What the task requires: Give back the whole listing exactly, line by line.
·····
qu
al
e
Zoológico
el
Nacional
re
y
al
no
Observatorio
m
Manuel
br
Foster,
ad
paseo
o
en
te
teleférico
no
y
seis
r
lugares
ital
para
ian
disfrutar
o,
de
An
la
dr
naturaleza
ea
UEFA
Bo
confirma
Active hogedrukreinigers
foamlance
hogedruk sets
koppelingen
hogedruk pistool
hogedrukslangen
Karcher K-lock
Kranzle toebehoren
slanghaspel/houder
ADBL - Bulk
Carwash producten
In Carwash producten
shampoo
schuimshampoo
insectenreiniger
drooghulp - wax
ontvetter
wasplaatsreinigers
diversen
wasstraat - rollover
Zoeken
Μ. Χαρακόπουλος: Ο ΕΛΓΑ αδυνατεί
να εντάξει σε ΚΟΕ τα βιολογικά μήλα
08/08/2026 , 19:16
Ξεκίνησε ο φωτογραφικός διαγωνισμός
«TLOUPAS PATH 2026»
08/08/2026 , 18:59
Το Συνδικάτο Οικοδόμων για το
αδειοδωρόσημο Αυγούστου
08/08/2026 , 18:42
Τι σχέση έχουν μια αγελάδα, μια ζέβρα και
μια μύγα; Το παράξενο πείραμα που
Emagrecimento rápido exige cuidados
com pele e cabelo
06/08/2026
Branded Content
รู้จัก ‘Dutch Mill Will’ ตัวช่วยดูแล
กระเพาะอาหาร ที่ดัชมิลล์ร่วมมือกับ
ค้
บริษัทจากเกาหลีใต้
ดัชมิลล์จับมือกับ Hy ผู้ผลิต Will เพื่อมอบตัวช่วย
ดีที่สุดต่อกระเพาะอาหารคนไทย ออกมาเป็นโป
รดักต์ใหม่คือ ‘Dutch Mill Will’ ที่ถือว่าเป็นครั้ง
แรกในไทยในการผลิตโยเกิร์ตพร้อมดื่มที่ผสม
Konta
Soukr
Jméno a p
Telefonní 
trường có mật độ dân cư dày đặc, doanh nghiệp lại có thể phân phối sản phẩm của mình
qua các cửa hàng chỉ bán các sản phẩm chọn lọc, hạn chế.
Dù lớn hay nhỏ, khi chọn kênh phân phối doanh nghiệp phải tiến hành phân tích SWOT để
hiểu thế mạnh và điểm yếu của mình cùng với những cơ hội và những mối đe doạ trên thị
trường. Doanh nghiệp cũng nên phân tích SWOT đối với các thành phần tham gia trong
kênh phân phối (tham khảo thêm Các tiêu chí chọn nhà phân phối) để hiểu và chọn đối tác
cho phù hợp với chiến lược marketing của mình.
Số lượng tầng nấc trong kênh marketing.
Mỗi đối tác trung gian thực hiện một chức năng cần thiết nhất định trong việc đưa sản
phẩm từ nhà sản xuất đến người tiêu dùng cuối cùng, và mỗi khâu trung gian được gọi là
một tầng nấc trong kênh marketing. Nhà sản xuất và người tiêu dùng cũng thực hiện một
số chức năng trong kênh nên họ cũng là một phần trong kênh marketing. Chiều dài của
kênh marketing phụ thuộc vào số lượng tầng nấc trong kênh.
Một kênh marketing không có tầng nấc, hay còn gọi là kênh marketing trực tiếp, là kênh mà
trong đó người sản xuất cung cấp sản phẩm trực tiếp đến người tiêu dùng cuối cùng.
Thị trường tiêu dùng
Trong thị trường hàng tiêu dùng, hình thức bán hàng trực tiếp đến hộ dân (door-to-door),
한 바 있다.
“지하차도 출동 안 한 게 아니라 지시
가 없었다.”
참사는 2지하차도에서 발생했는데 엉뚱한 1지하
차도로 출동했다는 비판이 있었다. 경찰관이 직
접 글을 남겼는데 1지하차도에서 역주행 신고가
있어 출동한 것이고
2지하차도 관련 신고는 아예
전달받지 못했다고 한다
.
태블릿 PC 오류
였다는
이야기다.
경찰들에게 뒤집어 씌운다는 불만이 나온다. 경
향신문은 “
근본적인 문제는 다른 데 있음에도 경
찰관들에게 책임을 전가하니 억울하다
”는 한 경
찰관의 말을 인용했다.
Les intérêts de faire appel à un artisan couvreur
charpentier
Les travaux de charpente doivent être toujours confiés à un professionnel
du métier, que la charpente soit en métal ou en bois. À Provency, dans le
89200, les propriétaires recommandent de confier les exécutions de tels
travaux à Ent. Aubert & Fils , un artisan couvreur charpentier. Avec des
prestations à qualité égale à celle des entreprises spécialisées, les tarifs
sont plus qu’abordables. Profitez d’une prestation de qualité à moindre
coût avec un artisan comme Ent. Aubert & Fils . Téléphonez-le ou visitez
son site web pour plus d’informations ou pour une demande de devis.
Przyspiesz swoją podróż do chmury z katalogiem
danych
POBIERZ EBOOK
·····
Task solution:
qu
al
e
Zoológico
el
Nacional
re
y
al
no
Observatorio
m
Manuel
br
Foster,
ad
paseo
o
en
te
teleférico
no
y
seis
r
lugares
ital
para
ian
disfrutar
o,
de
An
la
dr
naturaleza
ea
UEFA
Bo
confirma
Active hogedrukreinigers
foamlance
hogedruk sets
koppelingen
hogedruk pistool
hogedrukslangen
Karcher K-lock
Kranzle toebehoren
slanghaspel/houder
ADBL - Bulk
Carwash producten
In Carwash producten
shampoo
schuimshampoo
insectenreiniger
drooghulp - wax
ontvetter
wasplaatsreinigers
diversen
wasstraat - rollover
Zoeken
Μ. Χαρακόπουλος: Ο ΕΛΓΑ αδυνατεί
να εντάξει σε ΚΟΕ τα βιολογικά μήλα
08/08/2026 , 19:16
Ξεκίνησε ο φωτογραφικός διαγωνισμός
«TLOUPAS PATH 2026»
08/08/2026 , 18:59
Το Συνδικάτο Οικοδόμων για το
αδειοδωρόσημο Αυγούστου
08/08/2026 , 18:42
Τι σχέση έχουν μια αγελάδα, μια ζέβρα και
μια μύγα; Το παράξενο πείραμα που
Emagrecimento rápido exige cuidados
com pele e cabelo
06/08/2026
Branded Content
รู้จัก ‘Dutch Mill Will’ ตัวช่วยดูแล
กระเพาะอาหาร ที่ดัชมิลล์ร่วมมือกับ
ค้
บริษัทจากเกาหลีใต้
ดัชมิลล์จับมือกับ Hy ผู้ผลิต Will เพื่อมอบตัวช่วย
ดีที่สุดต่อกระเพาะอาหารคนไทย ออกมาเป็นโป
รดักต์ใหม่คือ ‘Dutch Mill Will’ ที่ถือว่าเป็นครั้ง
แรกในไทยในการผลิตโยเกิร์ตพร้อมดื่มที่ผสม
Konta
Soukr
Jméno a p
Telefonní 
trường có mật độ dân cư dày đặc, doanh nghiệp lại có thể phân phối sản phẩm của mình
qua các cửa hàng chỉ bán các sản phẩm chọn lọc, hạn chế.
Dù lớn hay nhỏ, khi chọn kênh phân phối doanh nghiệp phải tiến hành phân tích SWOT để
hiểu thế mạnh và điểm yếu của mình cùng với những cơ hội và những mối đe doạ trên thị
trường. Doanh nghiệp cũng nên phân tích SWOT đối với các thành phần tham gia trong
kênh phân phối (tham khảo thêm Các tiêu chí chọn nhà phân phối) để hiểu và chọn đối tác
cho phù hợp với chiến lược marketing của mình.
Số lượng tầng nấc trong kênh marketing.
Mỗi đối tác trung gian thực hiện một chức năng cần thiết nhất định trong việc đưa sản
phẩm từ nhà sản xuất đến người tiêu dùng cuối cùng, và mỗi khâu trung gian được gọi là
một tầng nấc trong kênh marketing. Nhà sản xuất và người tiêu dùng cũng thực hiện một
số chức năng trong kênh nên họ cũng là một phần trong kênh marketing. Chiều dài của
kênh marketing phụ thuộc vào số lượng tầng nấc trong kênh.
Một kênh marketing không có tầng nấc, hay còn gọi là kênh marketing trực tiếp, là kênh mà
trong đó người sản xuất cung cấp sản phẩm trực tiếp đến người tiêu dùng cuối cùng.
Thị trường tiêu dùng
Trong thị trường hàng tiêu dùng, hình thức bán hàng trực tiếp đến hộ dân (door-to-door),
한 바 있다.
“지하차도 출동 안 한 게 아니라 지시
가 없었다.”
참사는 2지하차도에서 발생했는데 엉뚱한 1지하
차도로 출동했다는 비판이 있었다. 경찰관이 직
접 글을 남겼는데 1지하차도에서 역주행 신고가
있어 출동한 것이고
2지하차도 관련 신고는 아예
전달받지 못했다고 한다
.
태블릿 PC 오류
였다는
이야기다.
경찰들에게 뒤집어 씌운다는 불만이 나온다. 경
향신문은 “
근본적인 문제는 다른 데 있음에도 경
찰관들에게 책임을 전가하니 억울하다
”는 한 경
찰관의 말을 인용했다.
Les intérêts de faire appel à un artisan couvreur
charpentier
Les travaux de charpente doivent être toujours confiés à un professionnel
du métier, que la charpente soit en métal ou en bois. À Provency, dans le
89200, les propriétaires recommandent de confier les exécutions de tels
travaux à Ent. Aubert & Fils , un artisan couvreur charpentier. Avec des
prestations à qualité égale à celle des entreprises spécialisées, les tarifs
sont plus qu’abordables. Profitez d’une prestation de qualité à moindre
coût avec un artisan comme Ent. Aubert & Fils . Téléphonez-le ou visitez
son site web pour plus d’informations ou pour une demande de devis.
Przyspiesz swoją podróż do chmury z katalogiem
danych
POBIERZ EBOOK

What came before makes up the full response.